# Records to use:
-*-

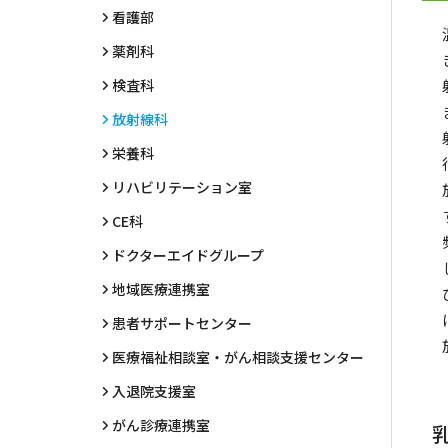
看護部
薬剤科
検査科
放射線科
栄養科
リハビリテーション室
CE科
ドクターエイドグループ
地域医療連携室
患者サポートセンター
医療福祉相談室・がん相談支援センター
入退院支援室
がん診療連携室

-*-

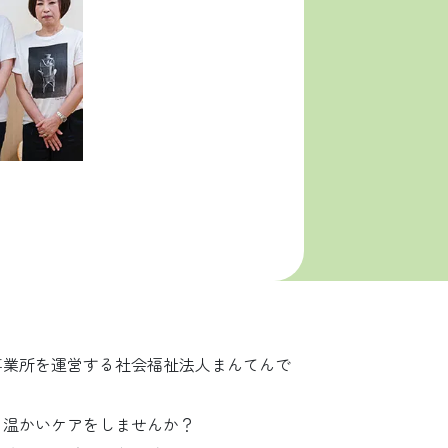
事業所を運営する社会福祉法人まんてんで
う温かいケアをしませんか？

-*-

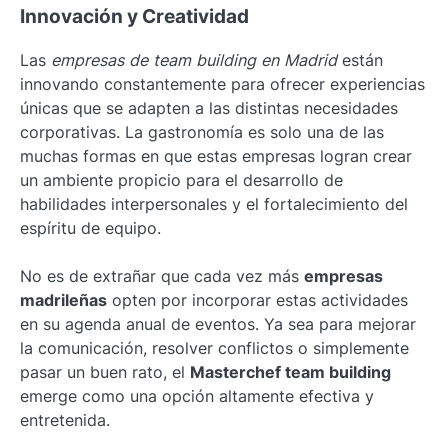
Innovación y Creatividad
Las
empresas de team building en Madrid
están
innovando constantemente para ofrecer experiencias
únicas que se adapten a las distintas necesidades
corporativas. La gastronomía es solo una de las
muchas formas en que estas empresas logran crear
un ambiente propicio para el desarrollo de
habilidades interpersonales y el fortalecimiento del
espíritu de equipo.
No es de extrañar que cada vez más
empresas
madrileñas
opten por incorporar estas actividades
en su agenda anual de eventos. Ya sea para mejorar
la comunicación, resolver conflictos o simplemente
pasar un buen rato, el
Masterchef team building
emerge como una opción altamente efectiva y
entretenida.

-*-

# What needs to be done:
Could you set down, exactly as written, the lines above between the one holding "Innovación y Creatividad" and the one holding "habilidades interpersonales y", inclusive, and nothing more?

# Answer:
Innovación y Creatividad
Las
empresas de team building en Madrid
están
innovando constantemente para ofrecer experiencias
únicas que se adapten a las distintas necesidades
corporativas. La gastronomía es solo una de las
muchas formas en que estas empresas logran crear
un ambiente propicio para el desarrollo de
habilidades interpersonales y el fortalecimiento del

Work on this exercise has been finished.